Wherever a line in the records below contains "State", copy that line.

*** Opening of PROVIDED MATERIAL ***

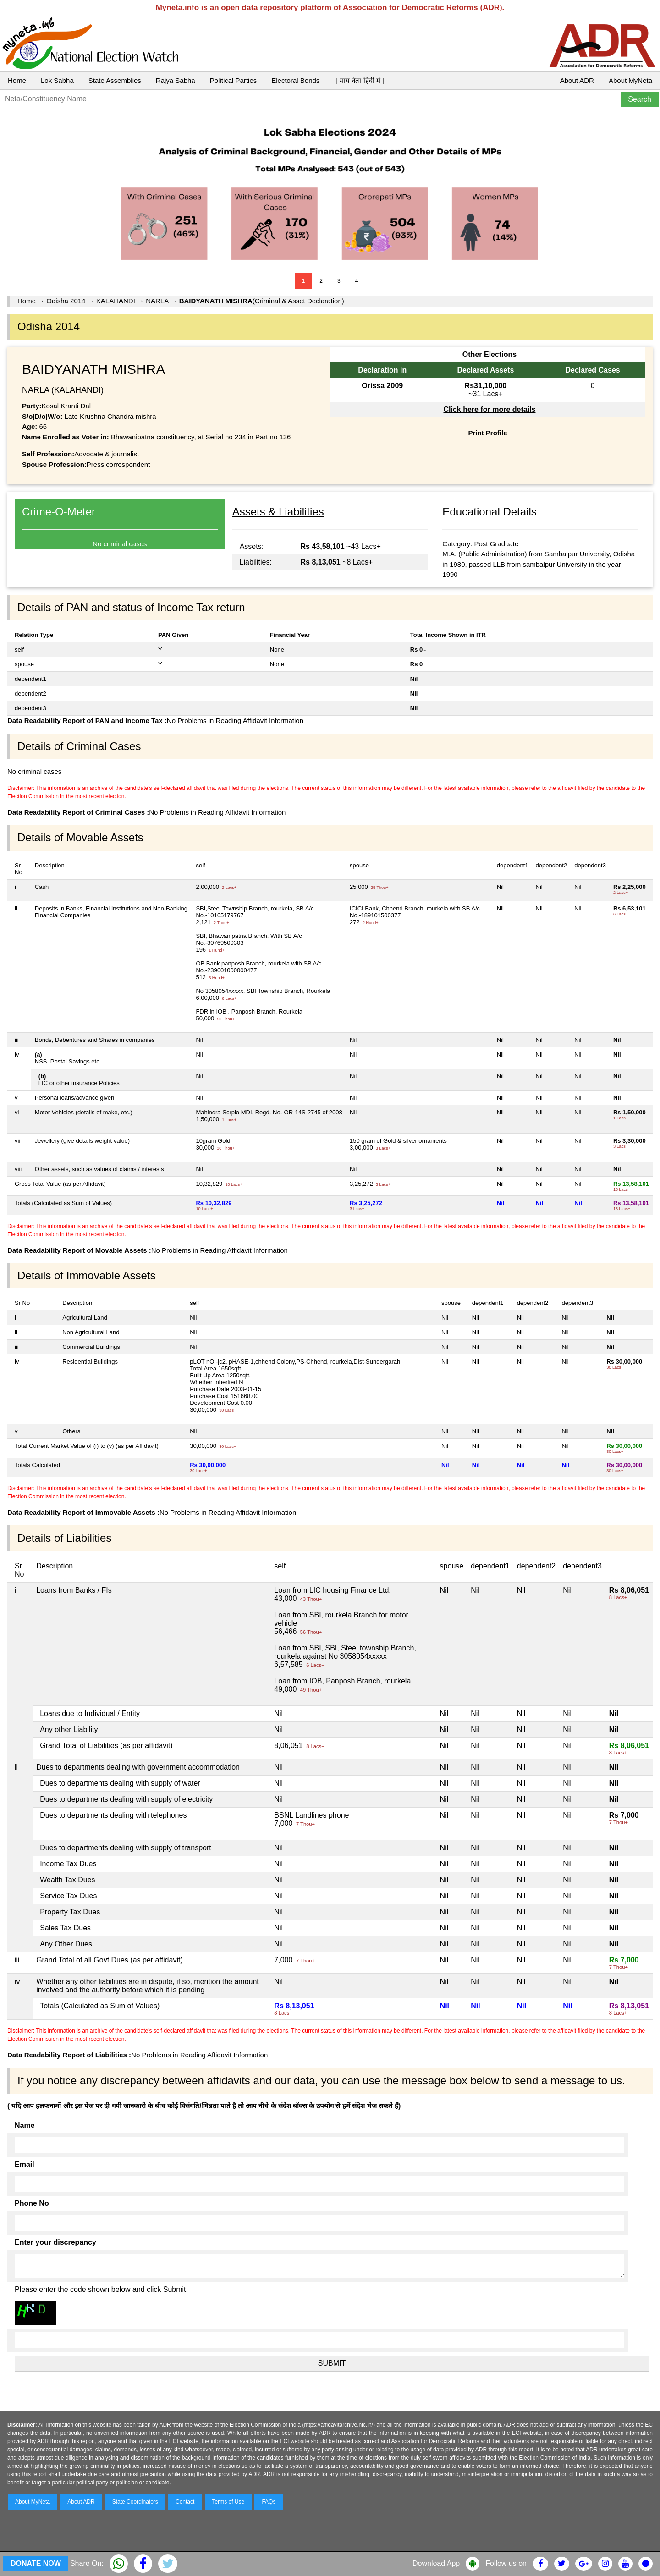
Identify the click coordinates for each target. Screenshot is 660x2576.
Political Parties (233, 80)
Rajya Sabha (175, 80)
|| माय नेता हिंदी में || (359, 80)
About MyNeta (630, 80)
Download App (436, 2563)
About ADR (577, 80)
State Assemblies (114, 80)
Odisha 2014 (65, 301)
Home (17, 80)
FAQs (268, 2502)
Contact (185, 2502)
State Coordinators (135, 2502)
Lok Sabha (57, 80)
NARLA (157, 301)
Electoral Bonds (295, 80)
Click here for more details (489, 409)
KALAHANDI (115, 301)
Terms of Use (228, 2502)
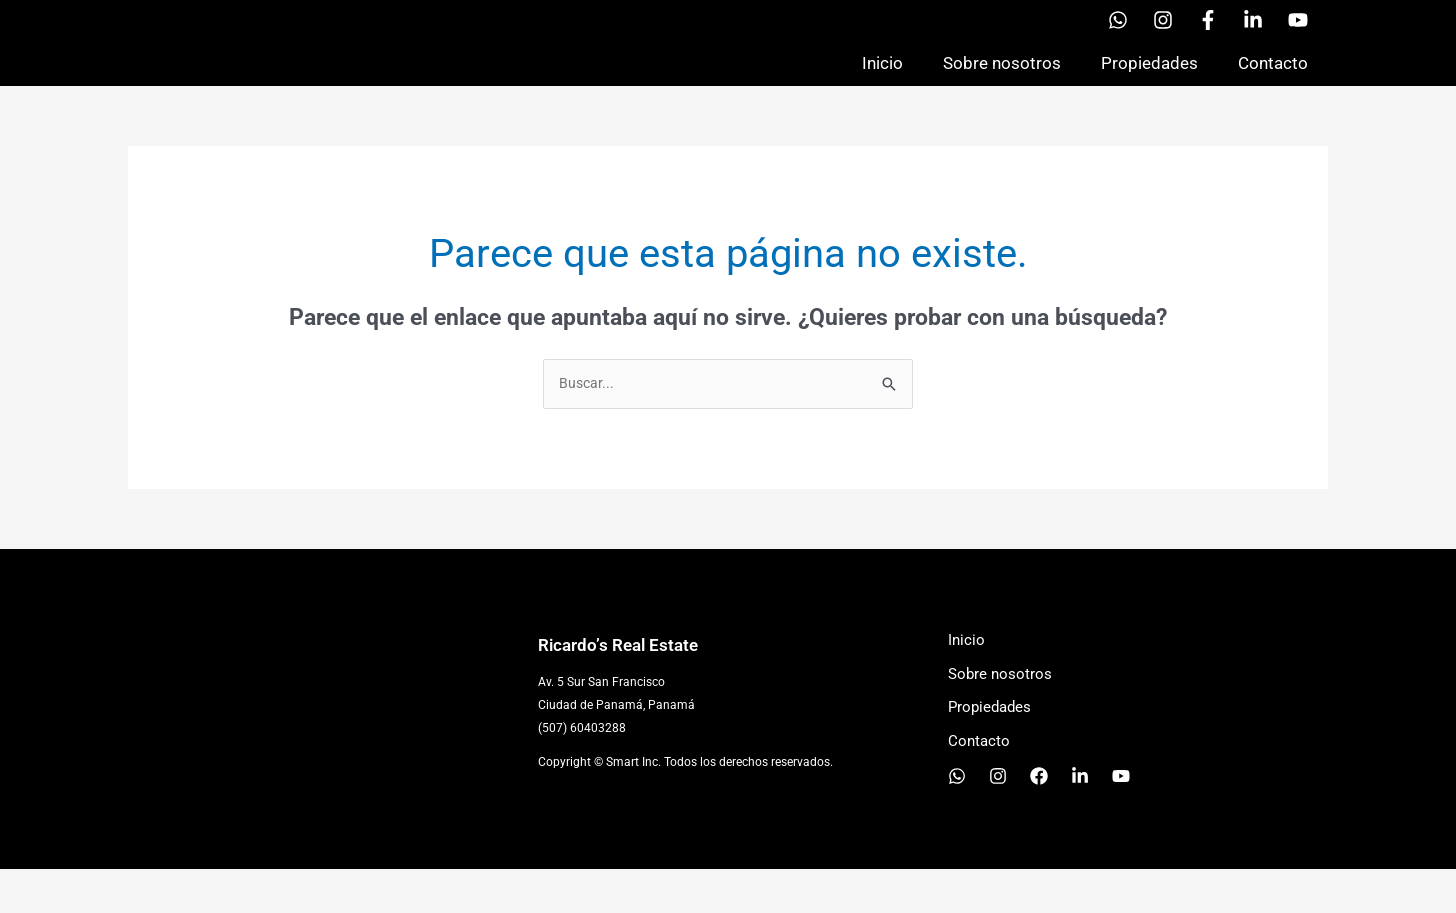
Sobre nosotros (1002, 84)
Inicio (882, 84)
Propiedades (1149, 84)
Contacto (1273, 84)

*** Close of PROVIDED MATERIAL ***

● **TASK OUTPUT**
State Assemblies (114, 80)
State Coordinators (135, 2502)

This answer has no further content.